É verdade, né? Que curioso.

Você se despediu e agora volta com um novo trabalho, dando aí um novo start. Como foi fechar um ciclo para começar um outro? 

Então, o Despedidas, meu EP, que eu lancei em 2022, foi nada menos que um compilado das músicas que eu vinha lançando desde o início da minha carreira.
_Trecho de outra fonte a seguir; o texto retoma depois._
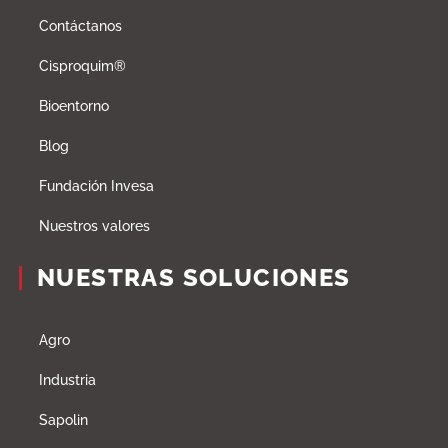
Contáctanos
Cisproquim®
Bioentorno
Blog
Fundación Invesa
Nuestros valores
NUESTRAS SOLUCIONES
Agro
Industria
Sapolin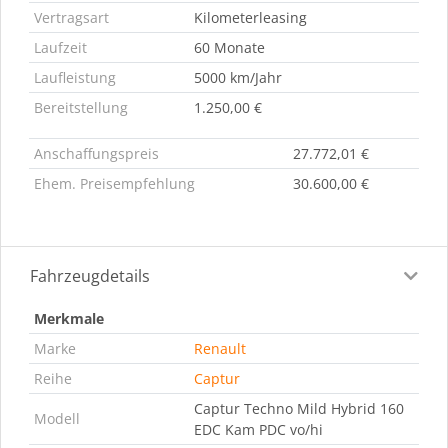
Vertragsart
Kilometerleasing
Laufzeit
60 Monate
Laufleistung
5000 km/Jahr
Bereitstellung
1.250,00 €
Anschaffungspreis
27.772,01 €
Ehem. Preisempfehlung
30.600,00 €
Fahrzeugdetails
Merkmale
Marke
Renault
Reihe
Captur
Captur Techno Mild Hybrid 160
Modell
EDC Kam PDC vo/hi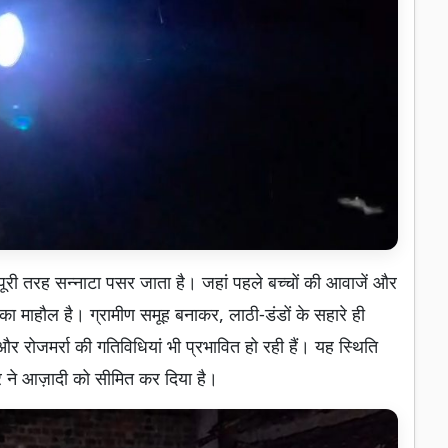
पूरी तरह सन्नाटा पसर जाता है। जहां पहले बच्चों की आवाजें और
 माहौल है। ग्रामीण समूह बनाकर, लाठी-डंडों के सहारे ही
र रोजमर्रा की गतिविधियां भी प्रभावित हो रही हैं। यह स्थिति
 डर ने आज़ादी को सीमित कर दिया है।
Comecei a lançar minhas músicas na carreira solo em 2020, no meio da pandemia ali foi possível fazer as produções e tal, online, e aí eu senti a necessidade de ter um material, mesmo que fosse mais reduzido, que é o caso do EP, que é mais compacto, reunindo as minhas músicas, né? Porque eu vi que a galera curtia as minhas músicas, só que na hora de escutar quem era o Dani Bessa, tinha que ficar indo no meu perfil ou colocava uma música na playlist. Então eu sentia uma falta, assim, de ter um compilado, uma sequência de músicas, pra que alguém que não me conhecesse pudesse conhecer ali, pelo menos inicialmente. Foi a minha primeira experiência de um trabalho mais consolidado, no sentido de mais quantidade de músicas ao mesmo tempo, assim, né? Porque você facilita um pouco o ouvinte. É um trabalho que é curioso, né? Porque o que eu lancei, eu gostei bastante, mas depois, eu sinto que ele poderia ser melhor trabalhado em alguns pontos… Mas eu acho que é um lance de maturidade também, de você acertar algumas vezes e errar outras vezes. É um papo clichê, né? Mas eu sinto muito isso. Em Hiperdrama, eu sinto que eu aprendi bastante com o que eu não deveria fazer.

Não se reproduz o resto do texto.